> [TASK TO CARRY OUT]: Exactly as written, set down each line of the data below except its pictures.

───

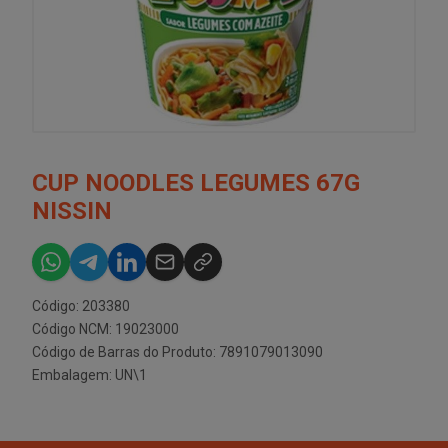
CUP NOODLES LEGUMES 67G
NISSIN
Código: 203380
Código NCM: 19023000
Código de Barras do Produto: 7891079013090
Embalagem: UN\1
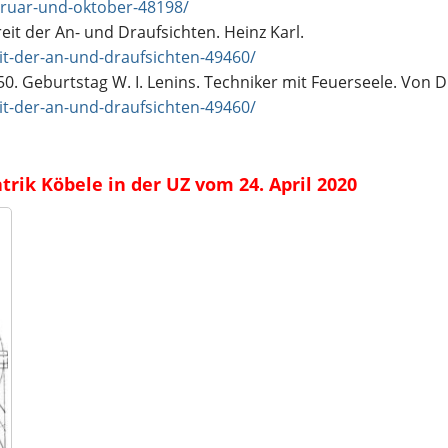
bruar-und-oktober-48198/
eit der An- und Draufsichten. Heinz Karl.
it-der-an-und-draufsichten-49460/
50. Geburtstag W. I. Lenins. Techniker mit Feuerseele. Von D
it-der-an-und-draufsichten-49460/
rik Köbele in der UZ vom 24. April 2020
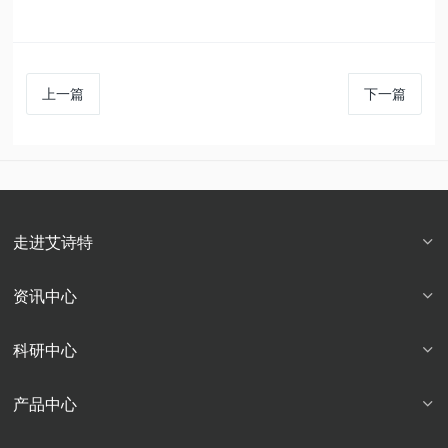
上一篇
下一篇
走进艾诗特
资讯中心
科研中心
产品中心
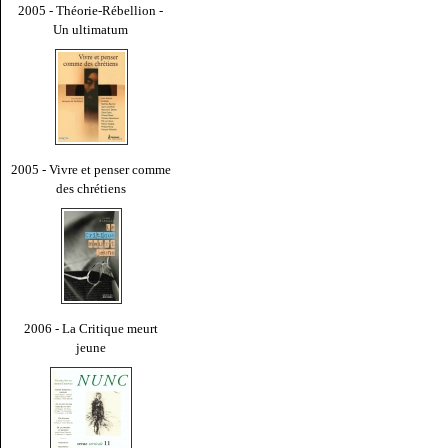
2005 - Théorie-Rébellion -
Un ultimatum
2005 - Vivre et penser comme
des chrétiens
2006 - La Critique meurt
jeune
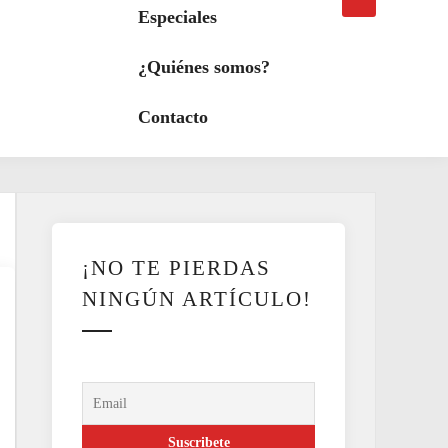
búsqueda
a
Especiales
modo
oscuro
¿Quiénes somos?
Contacto
¡NO TE PIERDAS
NINGÚN ARTÍCULO!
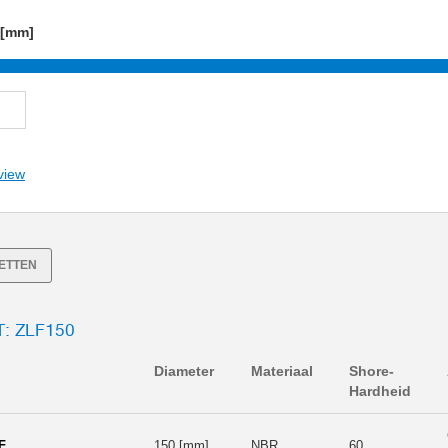
 [mm]
view
SETTEN
: ZLF150
Diameter
Materiaal
Shore-
Hardheid
F
150 [mm]
NBR
60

───

> [FINAL ANSWER]:
CUP NOODLES LEGUMES 67G
NISSIN
Código: 203380
Código NCM: 19023000
Código de Barras do Produto: 7891079013090
Embalagem: UN\1
bruar-und-oktober-48198/
eit der An- und Draufsichten. Heinz Karl.
it-der-an-und-draufsichten-49460/
50. Geburtstag W. I. Lenins. Techniker mit Feuerseele. Von D
it-der-an-und-draufsichten-49460/
rik Köbele in der UZ vom 24. April 2020
上一篇
下一篇
走进艾诗特
资讯中心
科研中心
产品中心
2005 - Théorie-Rébellion -
Un ultimatum
2005 - Vivre et penser comme
des chrétiens
2006 - La Critique meurt
jeune
búsqueda
a
Especiales
modo
oscuro
¿Quiénes somos?
Contacto
¡NO TE PIERDAS
NINGÚN ARTÍCULO!
 [mm]
view
SETTEN
: ZLF150
Diameter
Materiaal
Shore-
Hardheid
F
150 [mm]
NBR
60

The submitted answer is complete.